Mayra Cotta | firstname.lastname@example.org
The modern state represents an epochal shift that transforms political institutions and ideas at the end of the 16th century, just as the creation of the individual around the same time shakes up moral philosophy and its implications to polity. Both these processes unfolding at the same time and mutually informing one another create the necessity for the elaboration of the relationship between the individual and the state. The comprehension of Politics itself is therefore completely reoriented under the appearance of the individual and the state, and the tensions, connections and frictions between these two innovations in the works of Hobbes, Kant, Hegel and Marx will be analysed in the study group.

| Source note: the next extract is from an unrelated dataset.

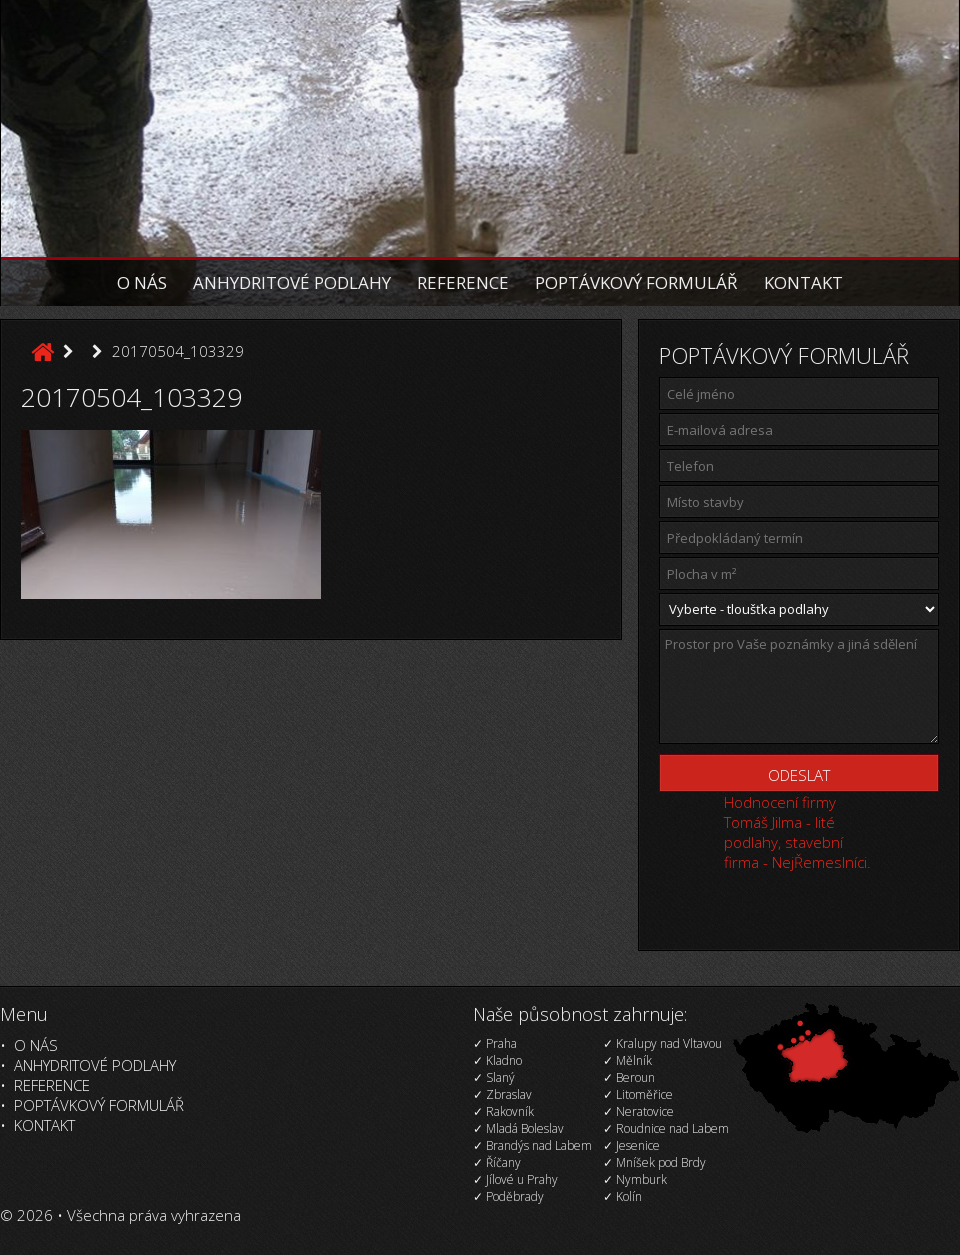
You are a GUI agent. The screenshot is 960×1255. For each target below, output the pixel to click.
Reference (463, 282)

Rarely, students have the opportunity to do a close reading of canonical texts during the semester and they often rely on their professors’ interpretations of the material. The canons however remain central for critical theory and to any production of knowledge committed to social transformation. We must understand the theoretical and philosophical basis that have built the world we live in if we are committed to transform it. The idea of this workshop is to provide students with this opportunity to do so.
Christopher Kelley | email@example.com
Hindu/Buddhist meditation and occidental alchemical magic in the context of Experimental Film.
Courtney Stephens | CSTEPHENS@NEWSCHOOL.EDU
We will be exploring the cinema and poetry of the night — films and genres set in and about nighttime. We’ll be doing reading and viewing on topics like the poetics of the moon, science fiction genre tropes, and how global warming is driving people in hot climates towards nocturnal life. The students will complete short filming assignments to complement the readings. We’ll go over practical considerations of shooting in low light, and consider how night opens up space for encounters and vulnerabilities not afforded by the day.